■ **WHAT IS NEEDED**: Return all of the data that follows precisely, leaving every image out.

** Opening DATA FOR THIS EXERCISE block **

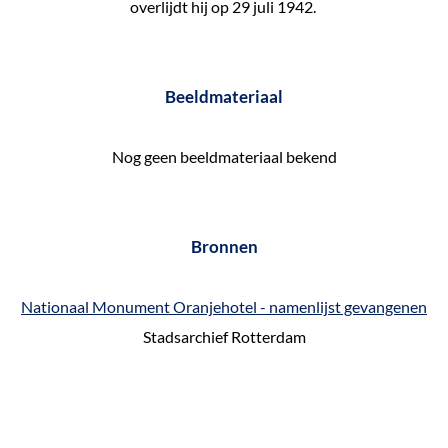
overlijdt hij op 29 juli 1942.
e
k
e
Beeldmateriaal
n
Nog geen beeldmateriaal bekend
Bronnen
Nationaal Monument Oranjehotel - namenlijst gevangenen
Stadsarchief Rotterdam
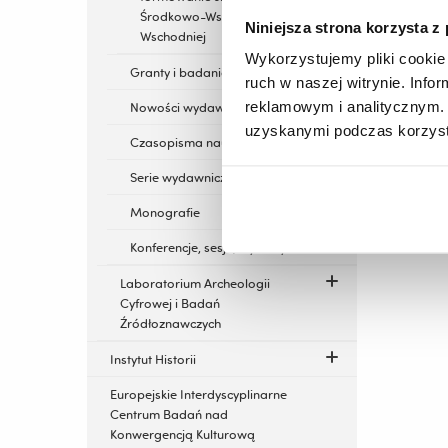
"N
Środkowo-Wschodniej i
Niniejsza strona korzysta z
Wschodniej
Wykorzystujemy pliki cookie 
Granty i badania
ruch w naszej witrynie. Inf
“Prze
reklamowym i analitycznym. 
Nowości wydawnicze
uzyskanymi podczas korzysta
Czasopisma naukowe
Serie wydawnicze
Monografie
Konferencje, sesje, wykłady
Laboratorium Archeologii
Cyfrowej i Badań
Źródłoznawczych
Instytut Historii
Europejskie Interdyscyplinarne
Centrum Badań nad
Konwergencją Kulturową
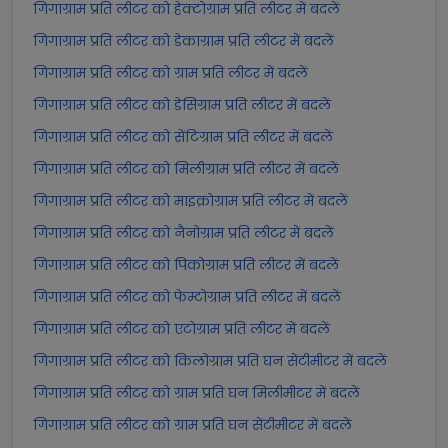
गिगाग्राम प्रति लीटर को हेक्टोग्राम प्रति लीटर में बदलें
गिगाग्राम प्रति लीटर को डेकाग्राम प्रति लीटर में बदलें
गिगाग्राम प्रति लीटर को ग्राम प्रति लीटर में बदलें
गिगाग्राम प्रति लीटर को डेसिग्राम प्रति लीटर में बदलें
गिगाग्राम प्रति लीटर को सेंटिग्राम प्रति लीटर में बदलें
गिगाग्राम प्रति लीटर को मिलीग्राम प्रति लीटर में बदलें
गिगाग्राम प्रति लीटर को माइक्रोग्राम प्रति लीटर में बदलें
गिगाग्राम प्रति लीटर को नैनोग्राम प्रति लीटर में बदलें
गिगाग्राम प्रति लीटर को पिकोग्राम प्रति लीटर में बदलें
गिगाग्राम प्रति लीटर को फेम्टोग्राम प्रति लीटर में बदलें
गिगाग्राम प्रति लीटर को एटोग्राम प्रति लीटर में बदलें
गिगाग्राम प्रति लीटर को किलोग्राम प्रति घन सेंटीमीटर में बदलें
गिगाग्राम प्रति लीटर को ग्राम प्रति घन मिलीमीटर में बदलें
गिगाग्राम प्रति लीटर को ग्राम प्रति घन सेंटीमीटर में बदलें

** Closing DATA FOR THIS EXERCISE block **

■ **REPLY TO THE EXERCISE**:
overlijdt hij op 29 juli 1942.
e
k
e
Beeldmateriaal
n
Nog geen beeldmateriaal bekend
Bronnen
Nationaal Monument Oranjehotel - namenlijst gevangenen
Stadsarchief Rotterdam
"N
Środkowo-Wschodniej i
Niniejsza strona korzysta z
Wschodniej
Wykorzystujemy pliki cookie 
Granty i badania
ruch w naszej witrynie. Inf
“Prze
reklamowym i analitycznym. 
Nowości wydawnicze
uzyskanymi podczas korzysta
Czasopisma naukowe
Serie wydawnicze
Monografie
Konferencje, sesje, wykłady
Laboratorium Archeologii
Cyfrowej i Badań
Źródłoznawczych
Instytut Historii
Europejskie Interdyscyplinarne
Centrum Badań nad
Konwergencją Kulturową
गिगाग्राम प्रति लीटर को हेक्टोग्राम प्रति लीटर में बदलें
गिगाग्राम प्रति लीटर को डेकाग्राम प्रति लीटर में बदलें
गिगाग्राम प्रति लीटर को ग्राम प्रति लीटर में बदलें
गिगाग्राम प्रति लीटर को डेसिग्राम प्रति लीटर में बदलें
गिगाग्राम प्रति लीटर को सेंटिग्राम प्रति लीटर में बदलें
गिगाग्राम प्रति लीटर को मिलीग्राम प्रति लीटर में बदलें
गिगाग्राम प्रति लीटर को माइक्रोग्राम प्रति लीटर में बदलें
गिगाग्राम प्रति लीटर को नैनोग्राम प्रति लीटर में बदलें
गिगाग्राम प्रति लीटर को पिकोग्राम प्रति लीटर में बदलें
गिगाग्राम प्रति लीटर को फेम्टोग्राम प्रति लीटर में बदलें
गिगाग्राम प्रति लीटर को एटोग्राम प्रति लीटर में बदलें
गिगाग्राम प्रति लीटर को किलोग्राम प्रति घन सेंटीमीटर में बदलें
गिगाग्राम प्रति लीटर को ग्राम प्रति घन मिलीमीटर में बदलें
गिगाग्राम प्रति लीटर को ग्राम प्रति घन सेंटीमीटर में बदलें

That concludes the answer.